ホーム > データ(活用する) > About OCR-related projects in FY2021 > 2 Development of Japanese OCR software in FY2021

2 Development of Japanese OCR software in FY2021

In FY2021, the National Diet Library, Japan, (NDL) utilized funding allocated from the Third Supplementary Budget for FY2020 to implement a project in which Morpho AI Solutions was contracted to develop a machine-learnable optical character recognition (OCR) software for conversion of digitized materials to Japanese text.

1. Purpose of the project

Most of the digitized materials from the NDL made available in image format without text data. Recent progress in OCR processing has made it feasible to create text data from image data and to make the text data available via a full-text search service. Thus, the NDL prioritized a project to convert its digitized materials into text data using OCR and to make them available via a search service.

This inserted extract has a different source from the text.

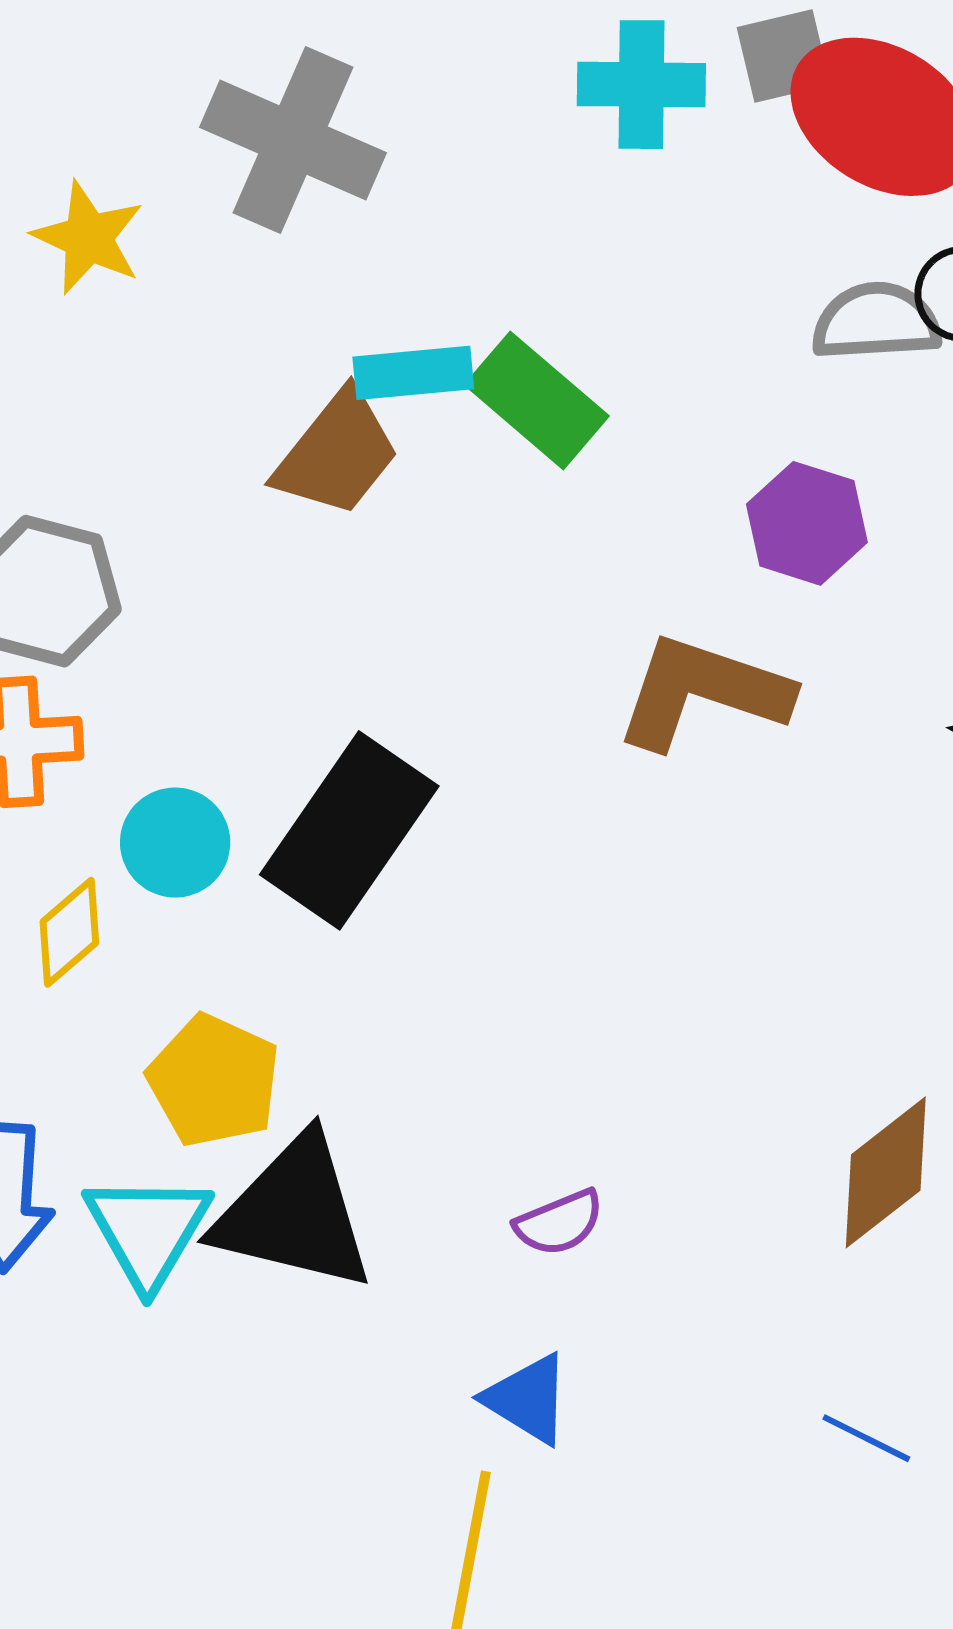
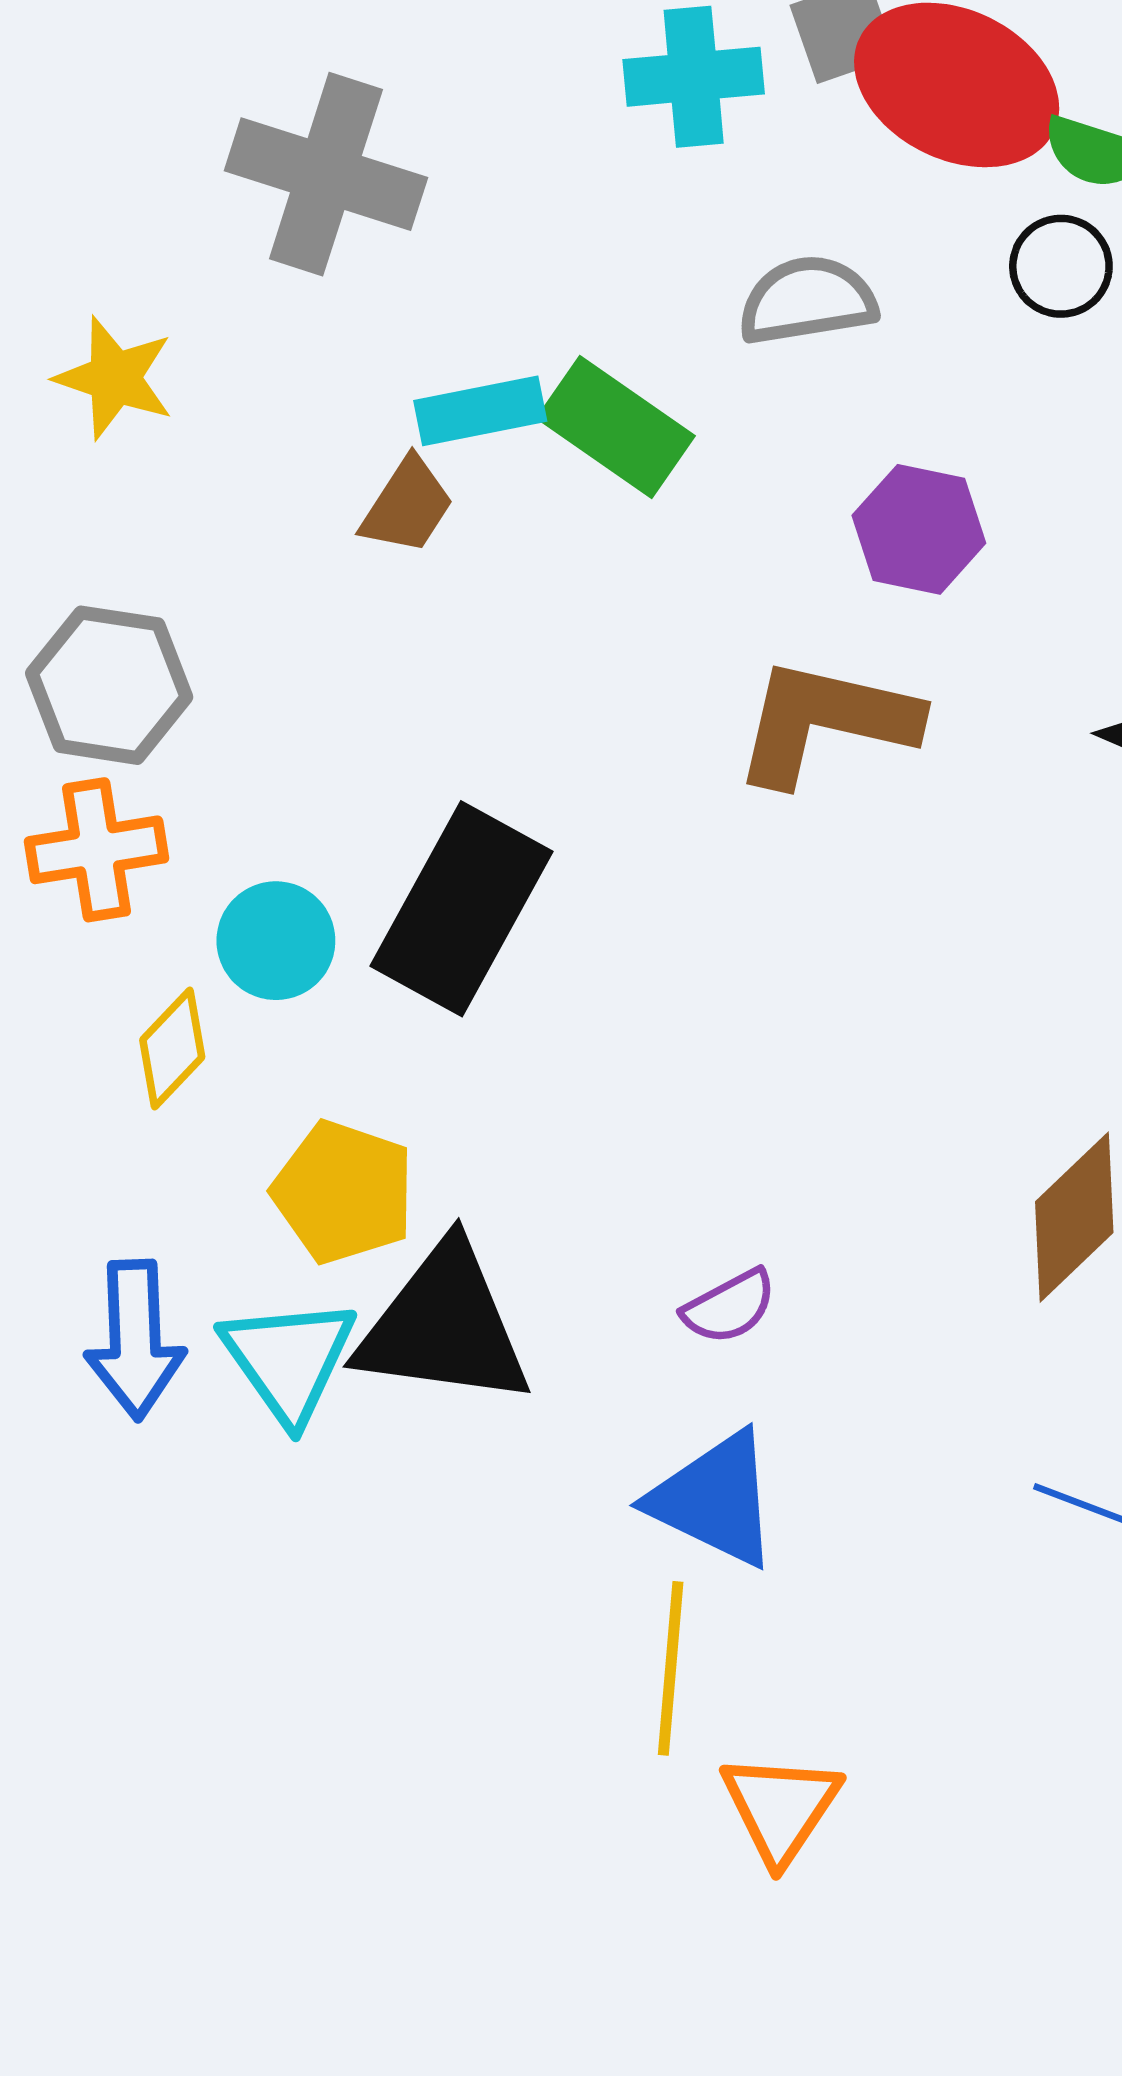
yellow star: (88, 238) -> (115, 378), moved
gray semicircle: (876, 322) -> (807, 300), moved
brown trapezoid: (337, 454) -> (407, 506), size x0.7
blue triangle: (528, 1399) -> (715, 1499), size x1.4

In 2021, the NDL implemented an OCR text conversion project and acquired full-text data for all materials digitized by 2020. In order to create full-text data for materials digitized during or after 2021, however, we felt it was necessary to have an OCR software incorporating the latest technology, such as machine learning, that was optimized for the NDL's digitized materials and would be available for use at any time.

We felt it would be necessary to optimize recognition accuracy for a diverse range of digitized materials as well as ensure an appropriate processing speed. Therefore we outsourced the research and development of an OCR software that would meet our needs and could also be made available as open source.

2. Materials used

In this project, development was based on approximately 2.47 million books and periodicals captured in 223 million images that were available via the National Diet Library Digital Collections as of December 2020.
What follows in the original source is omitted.